▶ **Work task**
The answer must be every line of the records below that holds the word "нашли".

*** Records Section Begins ***

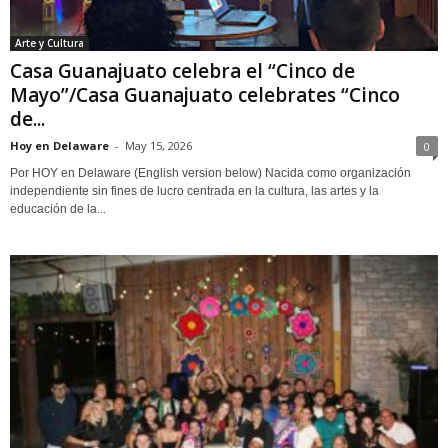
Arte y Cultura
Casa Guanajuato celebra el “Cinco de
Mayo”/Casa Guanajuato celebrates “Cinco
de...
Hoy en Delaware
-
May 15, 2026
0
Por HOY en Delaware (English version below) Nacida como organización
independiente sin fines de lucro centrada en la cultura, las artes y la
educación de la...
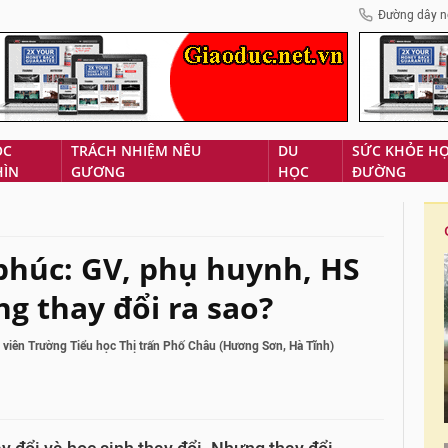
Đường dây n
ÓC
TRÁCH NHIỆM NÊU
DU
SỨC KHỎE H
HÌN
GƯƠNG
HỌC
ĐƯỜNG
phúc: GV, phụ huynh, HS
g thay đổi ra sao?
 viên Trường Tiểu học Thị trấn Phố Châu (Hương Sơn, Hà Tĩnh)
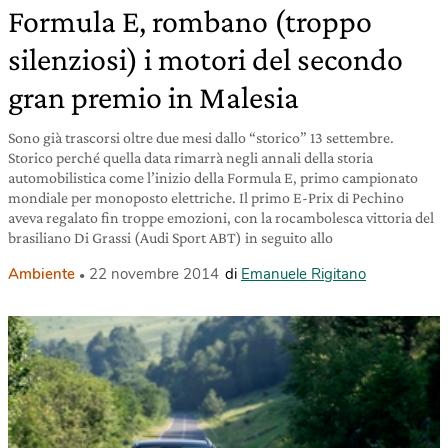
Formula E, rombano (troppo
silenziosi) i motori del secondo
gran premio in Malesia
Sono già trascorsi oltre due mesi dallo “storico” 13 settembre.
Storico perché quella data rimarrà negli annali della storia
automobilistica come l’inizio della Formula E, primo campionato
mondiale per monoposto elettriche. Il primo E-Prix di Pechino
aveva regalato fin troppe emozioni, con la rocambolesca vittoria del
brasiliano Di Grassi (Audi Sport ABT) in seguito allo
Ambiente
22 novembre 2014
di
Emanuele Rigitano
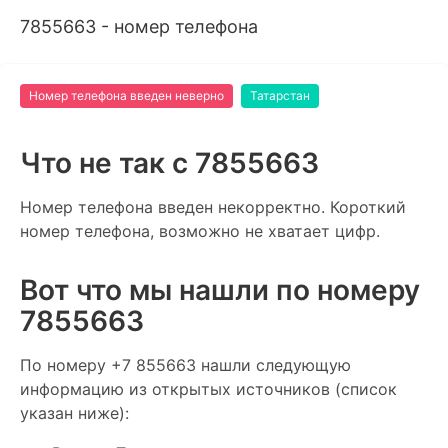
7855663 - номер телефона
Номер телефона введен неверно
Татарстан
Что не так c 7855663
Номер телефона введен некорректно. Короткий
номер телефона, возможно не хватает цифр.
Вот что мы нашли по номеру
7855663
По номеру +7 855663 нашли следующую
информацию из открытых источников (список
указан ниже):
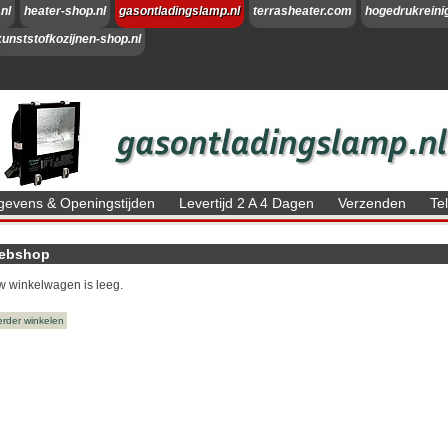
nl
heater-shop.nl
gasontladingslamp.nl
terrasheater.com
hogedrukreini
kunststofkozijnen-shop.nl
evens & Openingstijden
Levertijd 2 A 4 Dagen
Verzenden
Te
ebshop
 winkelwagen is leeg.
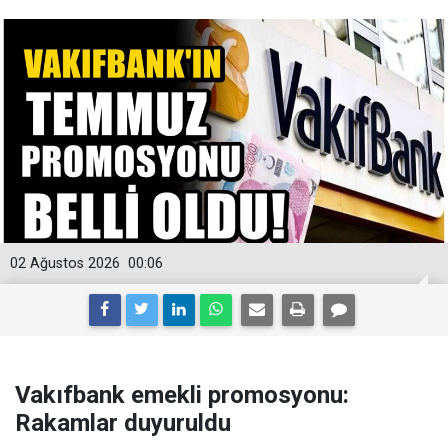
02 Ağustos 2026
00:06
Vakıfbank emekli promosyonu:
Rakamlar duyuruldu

*** Records Section Ends ***

▶ **Task result**
Вот что мы нашли по номеру
По номеру +7 855663 нашли следующую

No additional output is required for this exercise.